Here is iRiver’s “PSP killer”, the G10 (via New Links). Looks nice, but the PSP is bound to win for two reasons:

  1. WipEout Pure (a return to form for the WipEout series!)
  2. Lumines (the most addictive puzzle game I’ve played in ages)

While we’re on fancy new-fangled gadgets, I’ve been hearing one or two people predicting that 2006 will herald the end of mobile phones, MP3 players and hand-held games consoles being separate. I doubt this. It’s been tried several times before. As far as I’m concerned, phones are only ever successful as phones.

Sure, camera phones took off, but only as a novelty as far as I’m concerned. If you really want to take a photograph, you are going to reach for the digital camera every time, not the piece of crap that was appended onto your phone as an afterthought.
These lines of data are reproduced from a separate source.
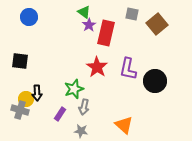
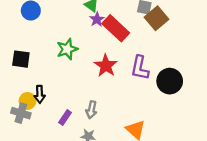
brown square: (157, 24) -> (156, 18), moved
red rectangle: (106, 33) -> (116, 28), turned -60
green star: (74, 89) -> (67, 49), moved

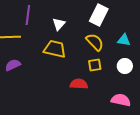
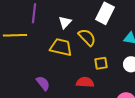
yellow semicircle: (95, 42) -> (87, 37), moved
purple semicircle: (13, 65) -> (43, 83), moved, turned 77

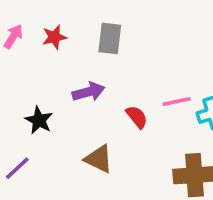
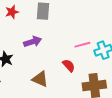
red semicircle: (137, 117) -> (69, 65), moved

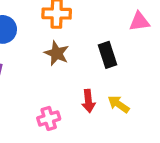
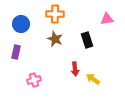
yellow arrow: (119, 104) -> (93, 79), moved
pink cross: (49, 118) -> (34, 80), moved

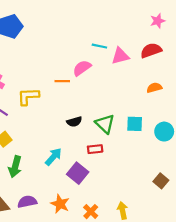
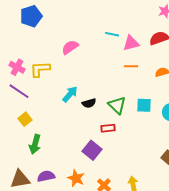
pink semicircle: (82, 68) -> (70, 47), moved
orange line: (62, 81) -> (131, 66), moved
yellow L-shape: (28, 96) -> (40, 69), moved
cyan arrow: (53, 157) -> (70, 94), moved

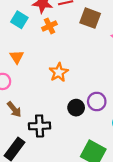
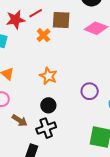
orange cross: (49, 26) -> (43, 35), moved
black circle: (76, 108) -> (48, 105), moved

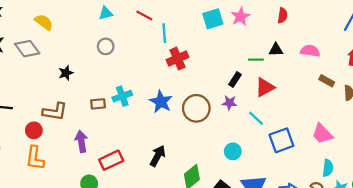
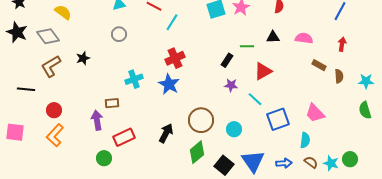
cyan line: (164, 33) -> (172, 22), turned 36
red cross: (178, 59) -> (175, 58), moved
green line: (256, 60) -> (247, 46), moved
black rectangle: (235, 80) -> (227, 60), moved
brown rectangle: (98, 104) -> (112, 103), moved
brown circle: (196, 108) -> (201, 120), moved
brown L-shape: (55, 112) -> (51, 66), moved, turned 140
orange L-shape: (35, 158) -> (55, 135), turned 35
cyan semicircle: (328, 168) -> (305, 140), moved

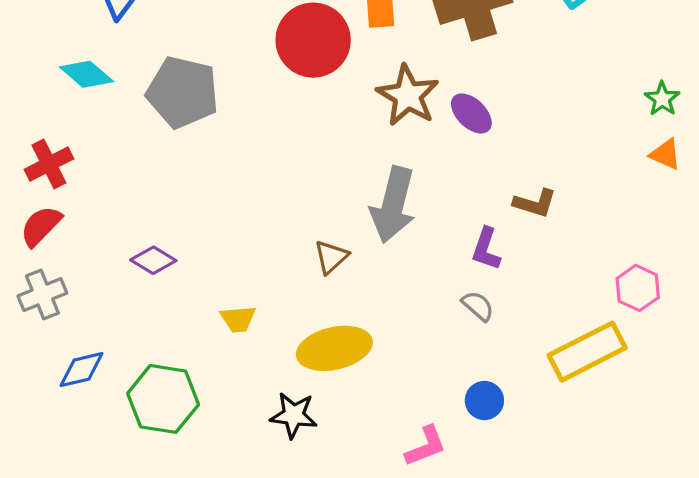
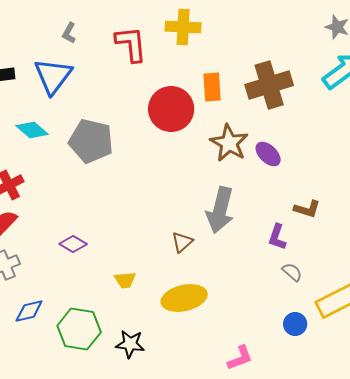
gray semicircle: (478, 306) -> (292, 272), moved
blue circle: (484, 401) -> (295, 324), moved
black star: (294, 415) -> (130, 344), moved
As for gaming, remember the N-gage? It didn’t kill anything apart from itself. Then there’s the music. Rokr anyone? Here’s a neat article I found via Wikipedia:

What [the Rokr] seems to lack, is any realisation of the fact that actually, it is difficult to make a device which is both a great phone and a great iPod.

The problem is that power limitations mean you don’t want to play too many tunes before your phone goes dead; that you don’t want to have too many calls before your MP3 player goes quiet; and that the controls are a compromise.

I’m sure this time last year Sony were banging on about their “iPod killer” — did it kill the iPod? I bet nobody can even remember what it is now (I certainly can’t). I have a friend who has a Sony Ericsson phone with Walkman branding on it. Another friend asked him if he actually listens to music on it, and he just laughed — of course he uses his iPod to listen to music.

My iRiver can play music (obviously), but you can also view images and text files on it. Have I used either of the latter two functions? Of course not. The images do look quite nice, but why would I need to look at images when I’m on the move? The text function, meanwhile, is really fiddly, and I don’t know what on earth I could use it for. As one entertaining iRiver fanboy told me in the comments once:

your [sic] a twat… the [iRiver] h340 now plays videos aswell (full length movies to watch) … hmm why would you want that you will probably say… and you dont even deserve to know why it has picture and text capabilities, READ YOUR MANUAL!

Translation: “I don’t have the foggiest either!”

If there ever is a decent device that can be used as an MP3 player, a games console and a mobile phone all in one, I’d love to see it — but I’ll have to see it to believe it. In the meantime, I’d use an iRiver for listening to music, a PSP for playing games and, er, my phone to use as a phone.